__TASK DIRECTIONS__:
All lines with the word "entreprise" are to be found and copied from the listing.

[[ MATERIAL FOR THIS TASK, beginning ]]

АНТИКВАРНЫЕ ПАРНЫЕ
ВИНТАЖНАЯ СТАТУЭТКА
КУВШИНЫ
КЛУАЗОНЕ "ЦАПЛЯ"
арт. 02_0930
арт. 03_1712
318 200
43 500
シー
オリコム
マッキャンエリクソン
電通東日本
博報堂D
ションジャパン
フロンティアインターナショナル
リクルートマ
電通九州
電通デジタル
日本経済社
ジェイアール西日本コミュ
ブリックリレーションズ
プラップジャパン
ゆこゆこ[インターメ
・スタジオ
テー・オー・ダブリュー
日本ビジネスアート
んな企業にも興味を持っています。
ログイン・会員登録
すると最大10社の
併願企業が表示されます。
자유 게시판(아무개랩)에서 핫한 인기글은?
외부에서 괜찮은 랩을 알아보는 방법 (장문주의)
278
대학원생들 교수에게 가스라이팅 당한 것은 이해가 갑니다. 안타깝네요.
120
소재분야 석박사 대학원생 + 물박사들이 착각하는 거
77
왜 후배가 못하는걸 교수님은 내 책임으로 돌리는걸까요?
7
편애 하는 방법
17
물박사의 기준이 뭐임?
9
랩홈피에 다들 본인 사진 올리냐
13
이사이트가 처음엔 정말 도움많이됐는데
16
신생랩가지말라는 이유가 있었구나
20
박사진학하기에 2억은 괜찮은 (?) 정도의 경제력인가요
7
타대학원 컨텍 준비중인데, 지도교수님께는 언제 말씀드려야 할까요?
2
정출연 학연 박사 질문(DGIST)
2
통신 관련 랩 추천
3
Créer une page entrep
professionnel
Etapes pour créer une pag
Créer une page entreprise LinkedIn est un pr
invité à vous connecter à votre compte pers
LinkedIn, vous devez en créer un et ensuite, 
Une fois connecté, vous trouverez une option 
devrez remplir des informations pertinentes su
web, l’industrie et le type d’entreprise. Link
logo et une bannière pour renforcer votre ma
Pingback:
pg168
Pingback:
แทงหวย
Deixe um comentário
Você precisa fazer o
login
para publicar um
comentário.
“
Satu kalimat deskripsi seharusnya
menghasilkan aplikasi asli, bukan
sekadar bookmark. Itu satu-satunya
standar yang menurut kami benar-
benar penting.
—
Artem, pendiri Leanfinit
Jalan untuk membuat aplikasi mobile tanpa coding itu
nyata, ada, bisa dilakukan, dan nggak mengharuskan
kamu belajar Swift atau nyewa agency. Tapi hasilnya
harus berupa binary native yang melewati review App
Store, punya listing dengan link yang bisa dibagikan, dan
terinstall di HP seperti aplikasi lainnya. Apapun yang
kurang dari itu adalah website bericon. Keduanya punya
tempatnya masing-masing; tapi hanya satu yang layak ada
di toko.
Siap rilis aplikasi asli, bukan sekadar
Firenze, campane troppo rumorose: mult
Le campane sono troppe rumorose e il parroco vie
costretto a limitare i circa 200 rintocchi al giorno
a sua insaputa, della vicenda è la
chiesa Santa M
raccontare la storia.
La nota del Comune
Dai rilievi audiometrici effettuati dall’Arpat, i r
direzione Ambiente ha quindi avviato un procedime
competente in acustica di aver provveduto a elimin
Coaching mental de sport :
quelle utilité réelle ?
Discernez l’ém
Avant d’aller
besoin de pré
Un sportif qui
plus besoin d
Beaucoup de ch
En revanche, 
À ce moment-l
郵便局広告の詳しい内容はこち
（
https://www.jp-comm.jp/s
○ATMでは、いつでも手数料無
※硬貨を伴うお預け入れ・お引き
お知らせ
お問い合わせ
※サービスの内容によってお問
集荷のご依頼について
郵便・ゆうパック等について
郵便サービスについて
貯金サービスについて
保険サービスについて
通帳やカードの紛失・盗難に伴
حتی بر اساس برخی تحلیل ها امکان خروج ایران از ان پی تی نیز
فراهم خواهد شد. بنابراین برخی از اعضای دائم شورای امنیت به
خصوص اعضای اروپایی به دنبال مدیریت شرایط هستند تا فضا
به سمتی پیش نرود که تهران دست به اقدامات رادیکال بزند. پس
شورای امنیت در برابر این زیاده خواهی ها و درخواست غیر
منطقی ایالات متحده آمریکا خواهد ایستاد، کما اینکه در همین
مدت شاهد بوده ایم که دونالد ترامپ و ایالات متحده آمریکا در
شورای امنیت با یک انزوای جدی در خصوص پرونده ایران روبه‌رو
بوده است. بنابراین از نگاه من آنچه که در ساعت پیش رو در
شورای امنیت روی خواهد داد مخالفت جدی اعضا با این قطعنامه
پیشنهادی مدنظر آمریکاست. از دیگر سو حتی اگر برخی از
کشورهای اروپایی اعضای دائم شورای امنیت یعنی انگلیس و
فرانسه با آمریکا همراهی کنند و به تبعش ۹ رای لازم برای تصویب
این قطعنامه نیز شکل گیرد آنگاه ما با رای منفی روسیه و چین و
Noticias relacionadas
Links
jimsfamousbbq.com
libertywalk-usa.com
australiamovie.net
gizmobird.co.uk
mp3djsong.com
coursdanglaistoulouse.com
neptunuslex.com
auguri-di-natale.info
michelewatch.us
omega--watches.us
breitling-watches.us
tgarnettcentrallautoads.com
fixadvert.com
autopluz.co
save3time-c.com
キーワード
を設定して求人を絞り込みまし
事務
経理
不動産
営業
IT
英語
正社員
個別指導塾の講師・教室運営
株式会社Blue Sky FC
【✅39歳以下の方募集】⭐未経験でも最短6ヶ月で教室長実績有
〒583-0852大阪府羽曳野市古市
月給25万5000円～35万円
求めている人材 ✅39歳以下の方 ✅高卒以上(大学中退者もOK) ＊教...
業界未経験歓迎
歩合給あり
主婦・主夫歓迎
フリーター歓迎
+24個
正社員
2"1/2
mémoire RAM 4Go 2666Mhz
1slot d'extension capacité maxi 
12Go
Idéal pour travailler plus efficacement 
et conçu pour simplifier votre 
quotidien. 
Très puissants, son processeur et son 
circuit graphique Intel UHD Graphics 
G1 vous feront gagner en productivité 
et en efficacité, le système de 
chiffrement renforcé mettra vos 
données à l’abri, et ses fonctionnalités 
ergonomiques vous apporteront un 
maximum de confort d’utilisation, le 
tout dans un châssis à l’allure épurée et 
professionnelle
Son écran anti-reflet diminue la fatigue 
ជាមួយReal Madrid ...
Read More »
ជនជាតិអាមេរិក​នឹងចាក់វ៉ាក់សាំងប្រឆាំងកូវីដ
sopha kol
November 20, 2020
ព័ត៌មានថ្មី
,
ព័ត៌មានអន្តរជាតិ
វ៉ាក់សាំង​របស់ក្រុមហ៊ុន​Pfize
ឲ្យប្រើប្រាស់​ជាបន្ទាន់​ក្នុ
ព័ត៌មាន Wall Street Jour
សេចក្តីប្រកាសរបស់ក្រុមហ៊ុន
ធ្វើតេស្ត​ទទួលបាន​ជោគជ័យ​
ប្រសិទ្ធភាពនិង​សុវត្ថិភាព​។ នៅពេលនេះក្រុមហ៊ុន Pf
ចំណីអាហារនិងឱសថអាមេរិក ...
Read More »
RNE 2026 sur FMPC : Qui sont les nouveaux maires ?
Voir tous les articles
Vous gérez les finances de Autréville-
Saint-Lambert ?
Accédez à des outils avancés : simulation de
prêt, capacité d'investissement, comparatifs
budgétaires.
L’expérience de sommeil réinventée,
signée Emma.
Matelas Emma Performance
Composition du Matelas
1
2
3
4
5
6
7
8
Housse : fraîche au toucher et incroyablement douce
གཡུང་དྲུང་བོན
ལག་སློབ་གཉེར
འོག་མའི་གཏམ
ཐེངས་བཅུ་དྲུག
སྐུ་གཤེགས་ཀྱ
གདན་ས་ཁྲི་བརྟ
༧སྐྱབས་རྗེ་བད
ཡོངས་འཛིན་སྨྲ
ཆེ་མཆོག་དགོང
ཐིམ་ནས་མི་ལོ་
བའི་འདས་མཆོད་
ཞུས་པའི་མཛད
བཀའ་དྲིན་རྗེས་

[[ MATERIAL FOR THIS TASK, end ]]

__ANSWER SECTION__:
Créer une page entreprise LinkedIn est un pr
web, l’industrie et le type d’entreprise. Link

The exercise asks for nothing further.